Le 21 septembre 2001, à 10h17, une explosion d’une rare violence secoue la ville de Toulouse. L’équivalent d’un séisme de 3,4 degrés sur l’échelle de Richter. Les secousses ont été ressenties dans un rayon de 6 km. L’usine chimique AZF (groupe Total) est soufflée. La ville rose plonge dans l’horreur : trente morts (sans compter les infarctus possibles après), des milliers de blessés, 40.000 maisons ou bâtiments soufflés. Tous les chiffres donnent le vertige. Impossible de vivre ou de passer à Toulouse, sans être confronté au traumatisme AZF. Plus de sept ans après le drame, la tension est toujours auussi vive...

Les quatre mois de procès débutent aujourd’hui

Le piège sera d’éviter de tomber dans une bataille d’experts où chacun viendra défendre sa version de l’explosion. Le procès devra également tordre le cou à toutes les rumeurs les plus incroyables qui courent depuis le drame dans la ville... "Attentat" ? "Arc électrique" ? "Hélicoptère" ? Et dont beaucoup se demandent si "le procès va mettre au grand jour une vérité qui dérange" ?!...

Le fait que les secours n’étaient pas dimensionnés pour faire face à une telle catastrophe, sera également au coeur des débats. Des victimes ayant attendues plusieurs jours pour être prises en charge...
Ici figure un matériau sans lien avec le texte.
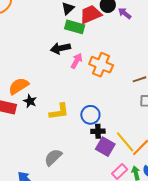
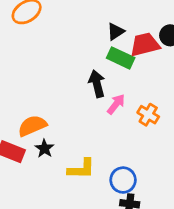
black arrow: (60, 48) -> (97, 84), turned 78
orange cross: (101, 65) -> (148, 115), size x0.7

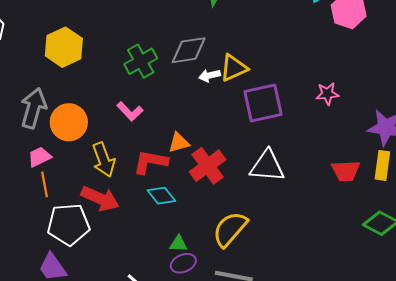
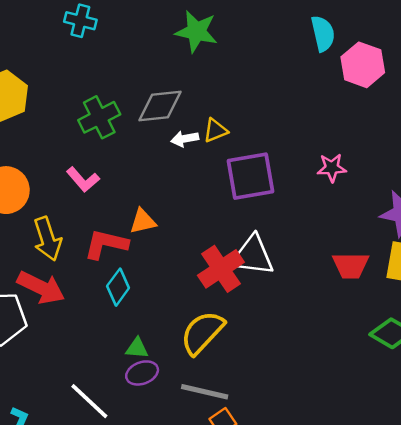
yellow triangle: (234, 68) -> (215, 131), size x0.7
red cross: (208, 166) -> (221, 269), moved
cyan diamond: (161, 196) -> (118, 287), turned 72

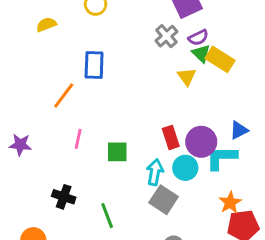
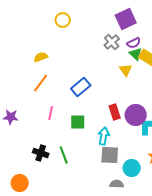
yellow semicircle: (46, 25) -> (41, 57), moved
blue rectangle: (94, 65) -> (81, 87), moved, turned 48
cyan circle: (185, 168) -> (132, 168), moved
gray square: (164, 200) -> (110, 155), turned -30
green line: (107, 216) -> (64, 155), moved

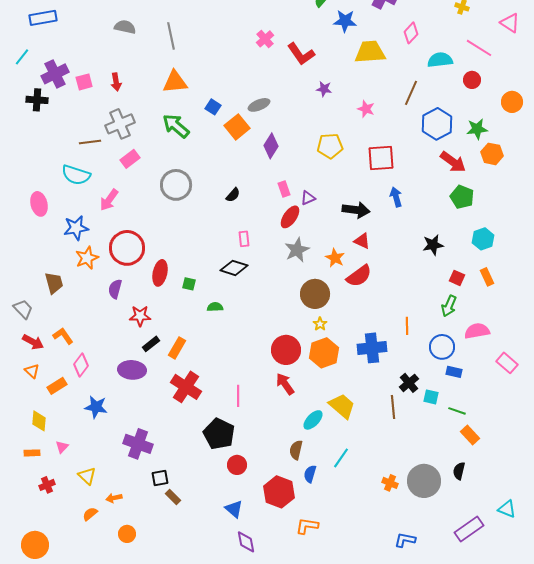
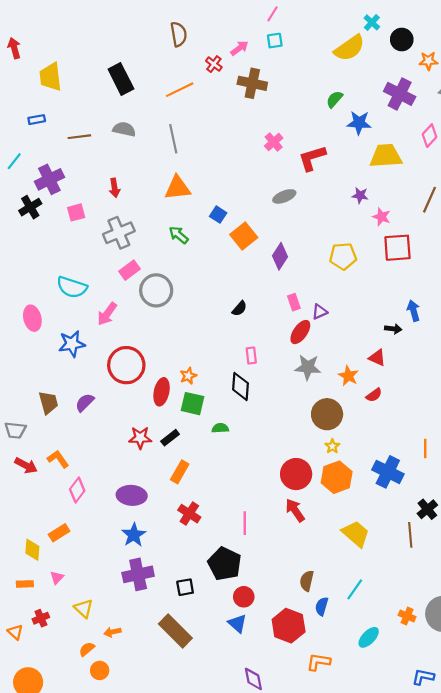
blue rectangle: (43, 18) -> (37, 120), size x0.6
red L-shape: (301, 54) -> (312, 158), turned 108
pink square: (84, 82) -> (76, 212), moved
purple star: (324, 89) -> (360, 195), moved
black cross: (37, 100) -> (30, 207), turned -35
gray ellipse: (259, 105) -> (284, 196), moved
green arrow: (176, 126) -> (179, 235), size x0.7
brown line: (90, 142) -> (79, 137), moved
red square: (381, 158) -> (397, 248), moved
gray circle: (176, 185) -> (156, 290), moved
black arrow: (356, 210) -> (393, 329), moved, size x0.6
gray star: (297, 250) -> (308, 367), turned 30
orange star: (87, 258) -> (188, 376), moved, size x0.7
black diamond: (234, 268) -> (241, 386), turned 76
red semicircle: (359, 276) -> (374, 395), size x0.6
green square: (189, 284) -> (192, 404), size x1.6
purple semicircle: (115, 289) -> (85, 402), moved, turned 30
gray trapezoid: (23, 309) -> (15, 430), turned 140
black rectangle: (151, 344) -> (170, 438), moved
blue cross: (372, 348) -> (388, 472), turned 32
orange triangle: (32, 371) -> (15, 632), moved
orange rectangle: (57, 386) -> (59, 533), moved
red cross: (186, 387) -> (189, 514), size x0.7
blue star: (96, 407) -> (134, 535), moved, turned 30
cyan ellipse: (313, 420) -> (369, 637), moved
purple cross: (138, 444) -> (138, 574), turned -32
black square: (160, 478) -> (185, 587), moved
brown rectangle: (173, 497) -> (175, 631), size x2.0
blue triangle: (234, 509) -> (237, 623), moved
orange circle: (127, 534) -> (100, 670), moved

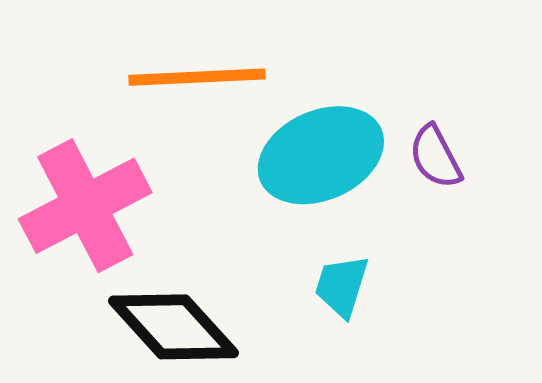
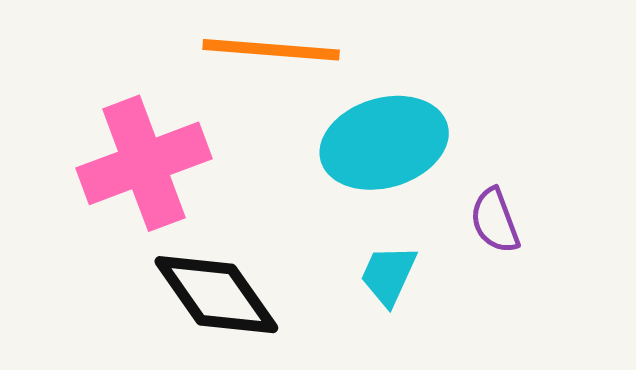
purple semicircle: (435, 157) -> (495, 221), moved

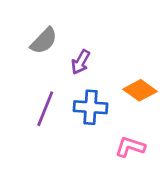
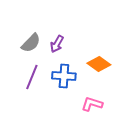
gray semicircle: (44, 41) -> (31, 43), moved

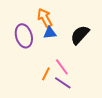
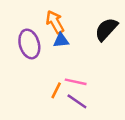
black semicircle: (80, 35) -> (106, 29), moved
pink line: (62, 67) -> (76, 82), turned -42

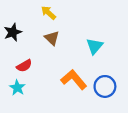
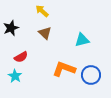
cyan triangle: (95, 46) -> (82, 40), turned 35
orange L-shape: (74, 80) -> (64, 69), turned -30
Pour les victimes, tourner la page reste bien difficile. Voire impossible. Dans la ville rose, il y a désormais un "avant" et un "après" AZF. De nombreux habitants confient sursauter encore aujourd’hui au moindre bruit... Dépression, culpabilité, angoisse, sentiment d’abandon…

Ce sont aussi des victimes économiques. Les artisans et les entreprises qui étaient basés dans les quartiers voisins : Langlade, Papus, le Mirail… Les grandes entreprises ont été indemnisées. Mais pour les artisans et les patrons de PME, cela a été beaucoup plus difficile. (France Info)
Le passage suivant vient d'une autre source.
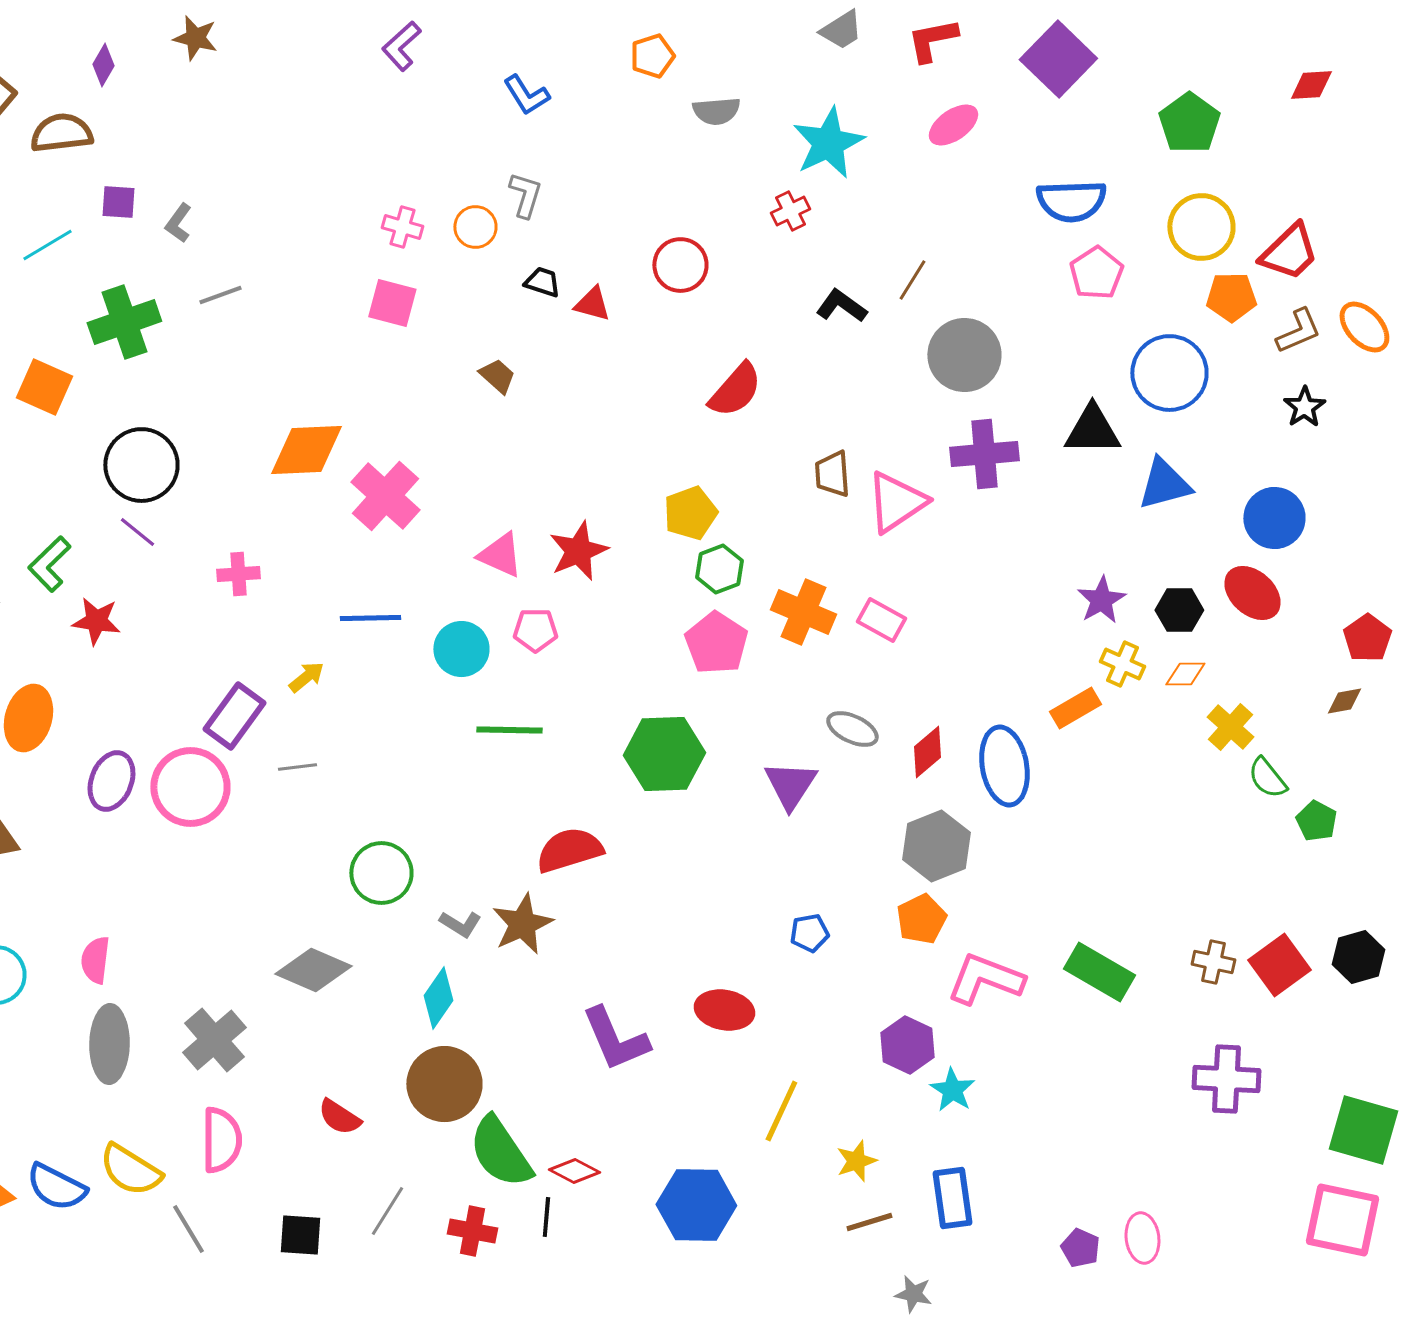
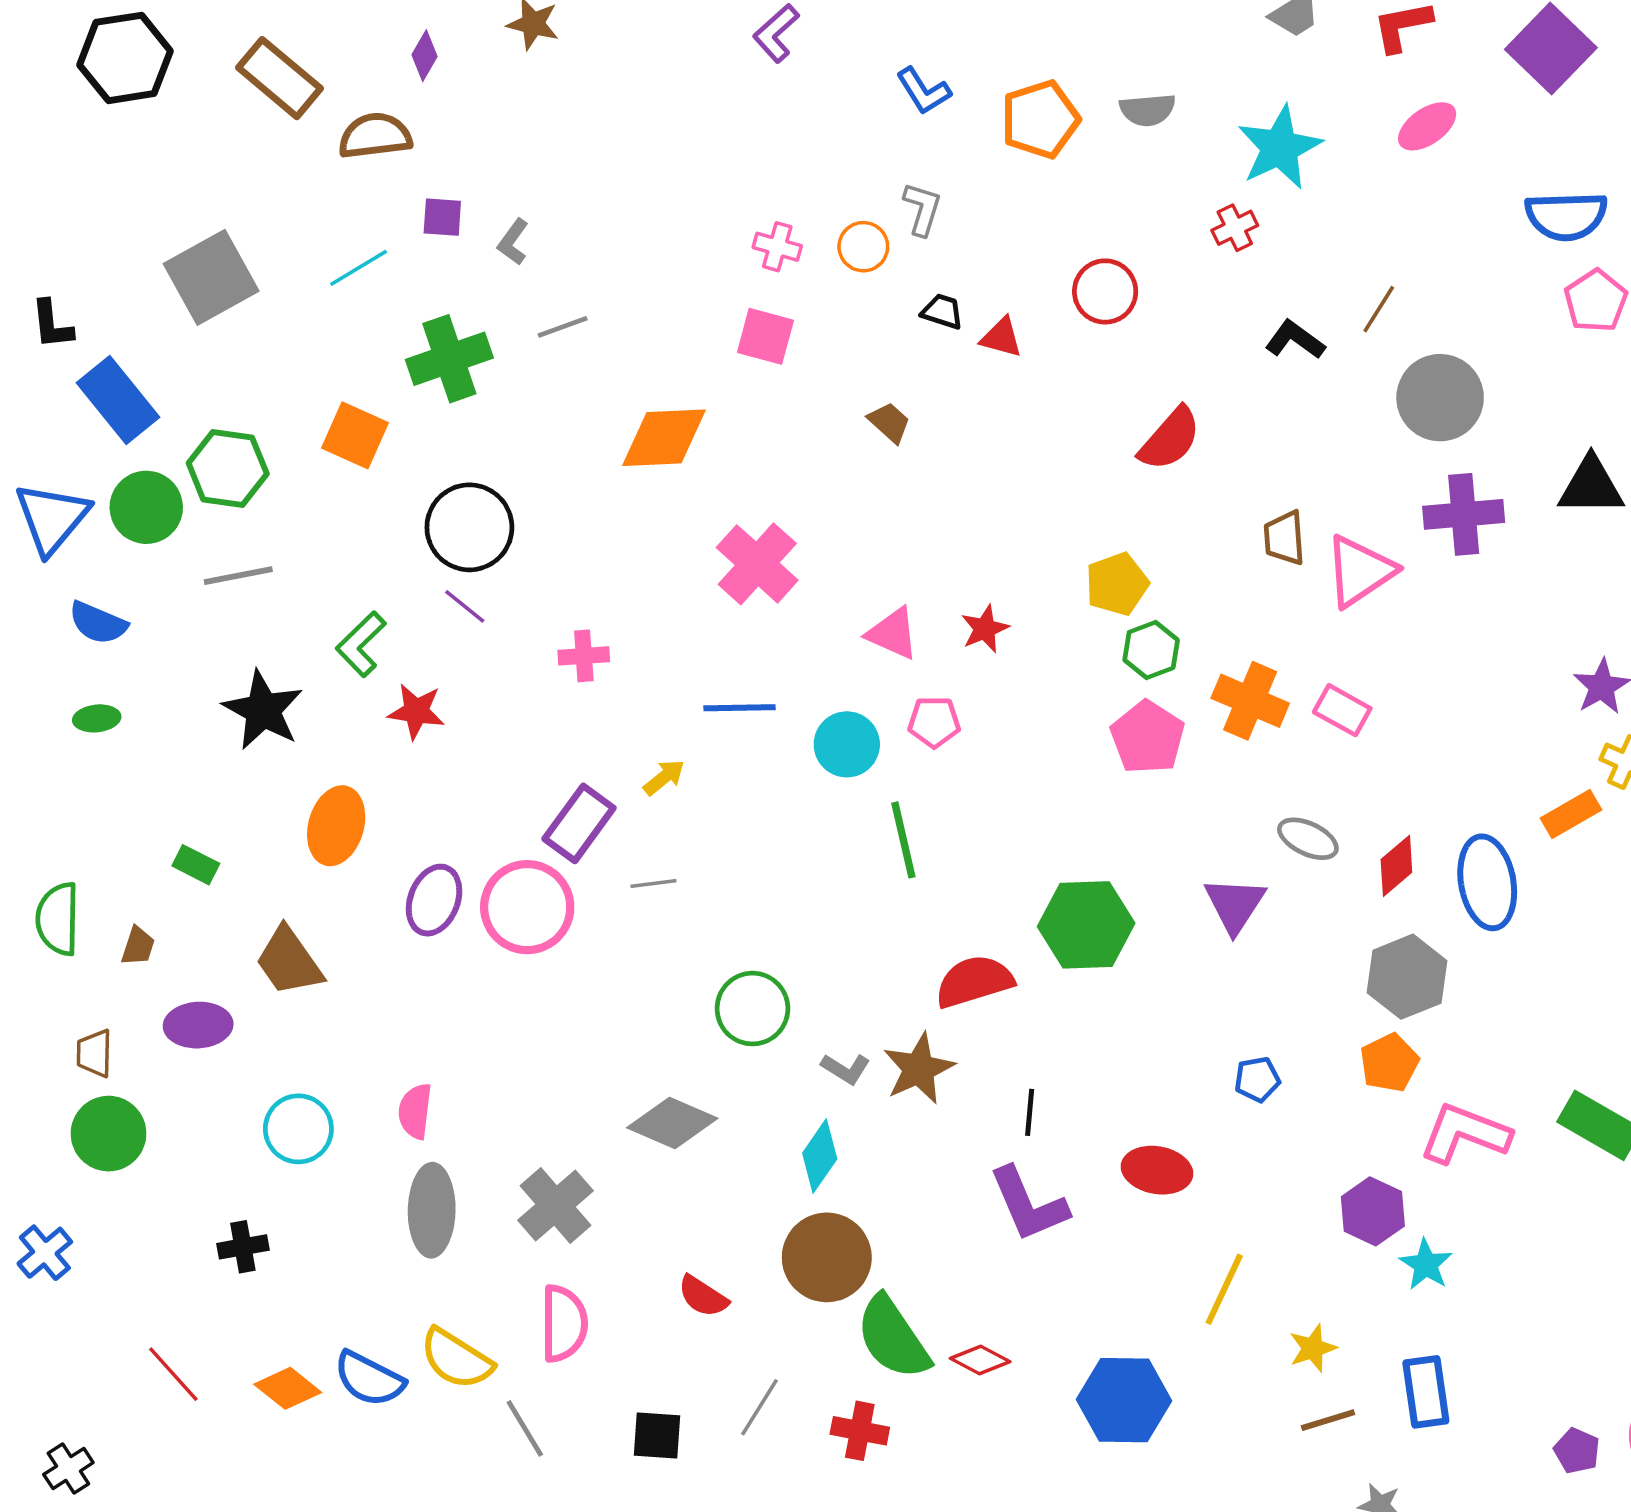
orange pentagon: (652, 56) -> (1040, 119), moved, size x1.5
orange diamond: (306, 450) -> (664, 438), moved
red star: (578, 551) -> (985, 629), size x0.7
green line: (509, 730) -> (903, 840), turned 76
green hexagon: (664, 754) -> (1086, 925), moved
black line: (546, 1217) -> (1030, 1112), moved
Dans la presse, "Toulouse. Un procès hors normes" titre La Dépêche du Midi. Avec aussi à la Une :
"Tension de toute une ville qui veut connaître la vérité".
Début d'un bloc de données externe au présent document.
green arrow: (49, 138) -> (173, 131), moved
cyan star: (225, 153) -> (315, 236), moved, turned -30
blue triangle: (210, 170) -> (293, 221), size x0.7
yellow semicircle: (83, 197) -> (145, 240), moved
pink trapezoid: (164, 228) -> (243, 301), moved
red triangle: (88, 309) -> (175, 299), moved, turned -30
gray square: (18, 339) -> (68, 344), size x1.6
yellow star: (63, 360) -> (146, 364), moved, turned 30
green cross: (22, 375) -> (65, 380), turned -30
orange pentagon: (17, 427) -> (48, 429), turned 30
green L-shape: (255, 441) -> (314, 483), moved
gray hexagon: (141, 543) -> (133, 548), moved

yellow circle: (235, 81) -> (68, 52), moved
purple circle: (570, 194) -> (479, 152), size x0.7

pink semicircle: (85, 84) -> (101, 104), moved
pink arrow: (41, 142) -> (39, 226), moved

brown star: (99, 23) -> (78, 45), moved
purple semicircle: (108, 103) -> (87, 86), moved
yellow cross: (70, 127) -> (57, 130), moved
Quatre mois de procès débutent aujourd’hui lundi salle Mermoz à Toulouse qui peut accueillir mille personnes.
La force de l’explosion a été équivalente à 100 tonnes de TNT ! Et puis la mécanique judiciaire est en marche, avec 1.813 parties civiles, 200 témoins, 51 avocats, des centaines de journalistes, des charrettes d’experts, et des magistrats... Les choses sérieuses devraient d’ailleurs commencer mercredi avec la citation directe de Total...

"Le Président de l’audience, Thomas Le Monnyer, est un magistrat de 44 ans à l’indépendance affirmée et aux compétences reconnues, tant par ses pairs que par les avocats. Ces derniers louent sa qualité d’écoute et sa réelle objectivité" souligne le quotidien toulousain. "Membres du parquet depuis leur entrée dans la magistrature, mobilisés sur le dossier depuis cinq mois « à temps plein », Claudie Viaud et Patrice Michel partagent la lourde tâche de l’accusation." Claudie Viaud se trouvait à Toulouse le 21 septembre 2001. Elle a vécu la ville blessée et meurtrie. Patrice Michel, magistrat depuis 1980 est arrivé en mars 2008 à Toulouse. La défense sera menée par Me Soulez-Larivière et son équipe." (La Dépêche)


Les titres de la presse...

- "Ouverture du procès à Toulouse : les juges face à la tragédie AZF" titre La Voix du Nord. "Procès hors norme" titre encore L’Humanité... "AZF, le procès d’un drame hors norme", précise La Marseillaise... "Procès exceptionnel", dit de son côté Le Parisien-Aujourd’hui en France... en pointant tout d’abord le nombre de magistrats qui vont participer au procès : 5 magistrats au lieu de 3 composeront le Tribunal correctionnel, et 2 magistrats au lieu d’un seul représenteront le ministère public... Autre aspect exceptionnel : les audiences vont être filmées, pour des raisons, dit-on, "pédagogiques"... Et il s’agit là d’une première, pour un procès en correctionnelle... Libé titre à sa Une : "le procès de l’impensable". La Croix... "AZF, quatre mois pour comprendre"... "Le procès pour savoir" titre encore à sa Une La Dépêche du Midi. (France Inter)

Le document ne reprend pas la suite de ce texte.